Stored data:
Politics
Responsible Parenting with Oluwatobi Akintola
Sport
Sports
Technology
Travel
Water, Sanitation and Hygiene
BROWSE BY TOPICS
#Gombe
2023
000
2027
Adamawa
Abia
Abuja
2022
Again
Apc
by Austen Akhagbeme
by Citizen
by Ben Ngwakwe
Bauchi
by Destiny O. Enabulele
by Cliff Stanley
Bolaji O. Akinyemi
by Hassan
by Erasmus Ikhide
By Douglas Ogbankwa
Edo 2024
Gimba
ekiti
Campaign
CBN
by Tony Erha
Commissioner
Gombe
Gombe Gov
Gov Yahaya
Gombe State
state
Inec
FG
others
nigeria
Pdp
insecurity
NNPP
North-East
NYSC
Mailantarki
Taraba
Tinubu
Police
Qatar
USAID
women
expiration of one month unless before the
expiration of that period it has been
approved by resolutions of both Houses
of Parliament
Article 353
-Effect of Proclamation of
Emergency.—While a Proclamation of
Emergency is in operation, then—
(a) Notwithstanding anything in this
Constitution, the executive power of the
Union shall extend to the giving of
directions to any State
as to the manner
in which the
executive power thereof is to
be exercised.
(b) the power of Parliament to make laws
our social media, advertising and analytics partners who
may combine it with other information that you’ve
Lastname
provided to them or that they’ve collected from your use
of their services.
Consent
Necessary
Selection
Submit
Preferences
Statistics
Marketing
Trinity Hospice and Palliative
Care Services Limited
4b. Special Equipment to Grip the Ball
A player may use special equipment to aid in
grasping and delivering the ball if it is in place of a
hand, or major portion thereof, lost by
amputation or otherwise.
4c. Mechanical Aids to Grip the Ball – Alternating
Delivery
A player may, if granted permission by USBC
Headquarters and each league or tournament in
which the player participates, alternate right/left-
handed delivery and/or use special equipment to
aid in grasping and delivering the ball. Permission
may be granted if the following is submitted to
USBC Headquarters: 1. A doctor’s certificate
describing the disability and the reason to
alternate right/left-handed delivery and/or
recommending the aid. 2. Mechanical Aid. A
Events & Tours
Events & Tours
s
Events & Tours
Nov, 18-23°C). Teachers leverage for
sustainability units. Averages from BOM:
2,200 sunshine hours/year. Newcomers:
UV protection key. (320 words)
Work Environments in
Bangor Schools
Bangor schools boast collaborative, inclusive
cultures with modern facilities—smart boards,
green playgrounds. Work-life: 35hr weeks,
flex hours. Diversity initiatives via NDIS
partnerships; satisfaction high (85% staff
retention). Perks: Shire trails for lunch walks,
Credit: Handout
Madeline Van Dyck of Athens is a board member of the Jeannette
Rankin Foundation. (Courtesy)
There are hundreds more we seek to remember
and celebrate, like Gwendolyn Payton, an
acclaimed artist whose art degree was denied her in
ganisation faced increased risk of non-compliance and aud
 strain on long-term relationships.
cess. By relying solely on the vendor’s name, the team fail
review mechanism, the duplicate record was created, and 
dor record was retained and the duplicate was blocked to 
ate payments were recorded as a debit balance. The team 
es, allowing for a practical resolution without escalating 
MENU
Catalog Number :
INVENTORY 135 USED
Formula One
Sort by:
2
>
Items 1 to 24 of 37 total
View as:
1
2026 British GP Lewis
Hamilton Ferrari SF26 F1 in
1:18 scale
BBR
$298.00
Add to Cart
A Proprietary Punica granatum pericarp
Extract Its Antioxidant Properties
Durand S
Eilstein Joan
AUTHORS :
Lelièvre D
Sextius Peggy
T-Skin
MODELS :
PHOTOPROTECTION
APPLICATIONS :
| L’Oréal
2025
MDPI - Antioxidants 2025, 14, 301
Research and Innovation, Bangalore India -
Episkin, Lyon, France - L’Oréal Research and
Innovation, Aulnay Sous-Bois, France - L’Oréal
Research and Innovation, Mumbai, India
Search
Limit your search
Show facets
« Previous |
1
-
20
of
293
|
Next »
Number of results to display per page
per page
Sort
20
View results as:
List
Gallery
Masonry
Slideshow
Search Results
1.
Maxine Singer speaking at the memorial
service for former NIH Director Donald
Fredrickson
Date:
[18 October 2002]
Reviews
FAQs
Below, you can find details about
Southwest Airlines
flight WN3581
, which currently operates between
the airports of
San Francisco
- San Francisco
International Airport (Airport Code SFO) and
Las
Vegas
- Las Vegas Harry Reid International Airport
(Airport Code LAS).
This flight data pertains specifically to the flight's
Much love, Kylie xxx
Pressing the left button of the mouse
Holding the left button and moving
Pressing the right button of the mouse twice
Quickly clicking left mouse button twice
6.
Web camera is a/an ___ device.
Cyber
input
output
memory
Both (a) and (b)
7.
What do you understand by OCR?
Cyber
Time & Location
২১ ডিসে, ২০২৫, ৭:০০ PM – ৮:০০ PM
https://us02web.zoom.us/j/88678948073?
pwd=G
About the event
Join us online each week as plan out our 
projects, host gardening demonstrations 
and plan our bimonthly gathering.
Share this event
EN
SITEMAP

### INSTRUCTIONS FOR THE TASK
Above are the entries. Quote exactly the lines from the one bearing "cess. By relying" through the one bearing "Add to Cart".

### TASK RESPONSE
cess. By relying solely on the vendor’s name, the team fail
review mechanism, the duplicate record was created, and 
dor record was retained and the duplicate was blocked to 
ate payments were recorded as a debit balance. The team 
es, allowing for a practical resolution without escalating 
MENU
Catalog Number :
INVENTORY 135 USED
Formula One
Sort by:
2
>
Items 1 to 24 of 37 total
View as:
1
2026 British GP Lewis
Hamilton Ferrari SF26 F1 in
1:18 scale
BBR
$298.00
Add to Cart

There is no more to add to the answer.